“The correlation of reckless breeding with defective and delinquent strains, has not, strangely enough, been subjected to close scientific scrutiny. This is a crying necessity of our day…” –Margaret Sanger
Mrs. Sanger would classify my wife and I as reckless breeders—seven kids, and not a whiff of birth control. “Bring ‘em on!” we said when we got married, and so God did—alleluia! And nary a defective nor delinquent strain in the lot. Scientific scrutiny be damned.

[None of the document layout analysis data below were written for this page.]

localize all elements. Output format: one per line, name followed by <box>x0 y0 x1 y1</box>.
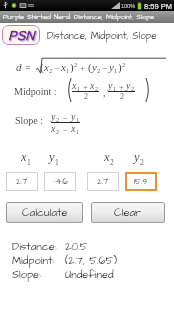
staticText: 2.7 <box>97 176 109 188</box>
staticText: − <box>54 63 60 73</box>
staticText: Midpoint: <box>12 253 55 268</box>
staticText: Distance: <box>12 239 57 254</box>
staticText: = <box>25 62 31 73</box>
button[interactable]: Calculate <box>6 202 83 223</box>
staticText: y <box>49 150 55 164</box>
staticText: y <box>109 61 114 73</box>
staticText: 2 <box>122 61 126 68</box>
staticText: − <box>102 63 108 73</box>
staticText: 1 <box>66 67 70 74</box>
staticText: y <box>51 111 56 122</box>
staticText: − <box>63 113 68 122</box>
staticText: x <box>61 61 66 73</box>
staticText: ( <box>40 61 44 73</box>
staticText: 1 <box>113 85 117 92</box>
staticText: (2.7, 5.65) <box>65 253 118 268</box>
staticText: Slope : <box>15 115 44 126</box>
button[interactable]: -4.6 <box>44 172 76 191</box>
staticText: 2 <box>97 67 101 74</box>
staticText: 1 <box>76 128 80 135</box>
staticText: 2 <box>56 116 60 123</box>
staticText: , <box>103 87 106 98</box>
staticText: 2 <box>56 128 60 135</box>
staticText: x <box>21 150 27 164</box>
staticText: 100% <box>121 3 136 9</box>
staticText: Midpoint : <box>14 86 57 97</box>
staticText: Purple Shirted Nerd: Distance, Midpoint,… <box>3 12 155 22</box>
staticText: d <box>16 61 22 73</box>
staticText: 2 <box>131 85 135 92</box>
staticText: 2 <box>84 92 88 101</box>
staticText: y <box>126 80 131 91</box>
staticText: 1 <box>114 67 118 74</box>
staticText: Calculate <box>22 205 68 220</box>
staticText: 2 <box>120 92 124 101</box>
staticText: Slope: <box>12 267 41 282</box>
staticText: x <box>71 123 76 134</box>
staticText: − <box>63 125 68 134</box>
staticText: PSN <box>8 28 35 43</box>
staticText: x <box>90 80 95 91</box>
staticText: y <box>71 111 76 122</box>
staticText: 2 <box>110 158 114 166</box>
staticText: Undefined <box>65 267 114 282</box>
staticText: 1 <box>55 158 59 166</box>
staticText: y <box>108 80 113 91</box>
staticText: 1 <box>77 85 81 92</box>
staticText: 8:59 PM <box>144 2 172 10</box>
staticText: 2.7 <box>16 176 28 188</box>
staticText: y <box>134 150 140 164</box>
staticText: 2 <box>95 85 99 92</box>
staticText: y <box>92 61 97 73</box>
button[interactable]: Purple Shirted Nerd logo <box>2 25 40 45</box>
staticText: x <box>104 150 110 164</box>
staticText: Distance, Midpoint, Slope <box>47 29 157 43</box>
staticText: PSN <box>9 29 36 44</box>
staticText: + <box>119 82 124 91</box>
staticText: x <box>72 80 77 91</box>
staticText: 2 <box>49 67 53 74</box>
staticText: 2 <box>140 158 144 166</box>
staticText: ( <box>88 61 92 73</box>
staticText: 1 <box>76 116 80 123</box>
staticText: Clear <box>114 205 142 220</box>
staticText: 1 <box>27 158 31 166</box>
button[interactable]: 15.9 <box>125 172 157 191</box>
staticText: -4.6 <box>53 176 68 188</box>
staticText: ) <box>118 61 122 73</box>
staticText: + <box>83 82 88 91</box>
staticText: x <box>51 123 56 134</box>
staticText: 15.9 <box>134 176 148 188</box>
staticText: x <box>44 61 49 73</box>
button[interactable]: 2.7 <box>6 172 38 191</box>
staticText: + <box>80 63 86 73</box>
button[interactable]: Clear <box>91 202 165 223</box>
staticText: ) <box>70 61 74 73</box>
staticText: 2 <box>74 61 78 68</box>
button[interactable]: 2.7 <box>87 172 119 191</box>
staticText: 20.5 <box>65 239 88 254</box>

The funny thing is that reckless breeders are in short supply these days, and not because of scientific scrutiny nor its nefarious twin, draconian social policy (thankfully a thing of the past). As a nation, we’re sinking demographically, but instead of rearranging deck chairs, we’ve struck up the band and we’re throwing a party! Yeah! No babies! Whooo-hooo!
A stark example of this is the cover story on a recent Time Magazine, The Childfree Life. Here’s the tagline: “The American birthrate is at a record low.” Indeed, it’s startlingly low—2.0 babies per woman at last count. Keep in mind that the replacement rate is 2.1, and the rate’s trajectory is down, not up. Bottom line: We’re going the way of Europe and Japan, where grey is all the rage.
Shrinking fertility rates and aging populations are important for a number of reasons, as William McGurn points out in his review of Jonathan Last’s What to Expect When No One’s Expecting (2013). Among other things, fewer kids means fewer workers to make stuff and buy stuff, and fewer taxpayers as well. As more and more boomers start collecting government benefits, there are fewer and fewer employed taxpayers to foot the bill. Our weak economy only exacerbates all this.
McGurn also mentions a weakening of our national defense and a curtailing of innovation as the balance of our population tilts in the direction of the aged. But these are mere temporal concerns. Another problem has to do with our vision of what marriage and sex is for in the first place.
But don’t I know? It’s for fun, of course!
Of course. But not just for fun.
Back in 1982, The Roches had a song on their album Keep on Doing called “Sex is for Children.” I remember it being a collage of sounds and words that didn’t reveal a whole lot about the title’s meaning. But, as song titles go, it’s definitely provocative, isn’t it? And simply true. Physiologically, sex is oriented to the begetting of children, regardless of how enjoyable it is. In fact, when Margaret Sanger and her allies coined the phrase “birth control,” they were obviously taking the biology for granted—i.e., facilitating more sex with less births.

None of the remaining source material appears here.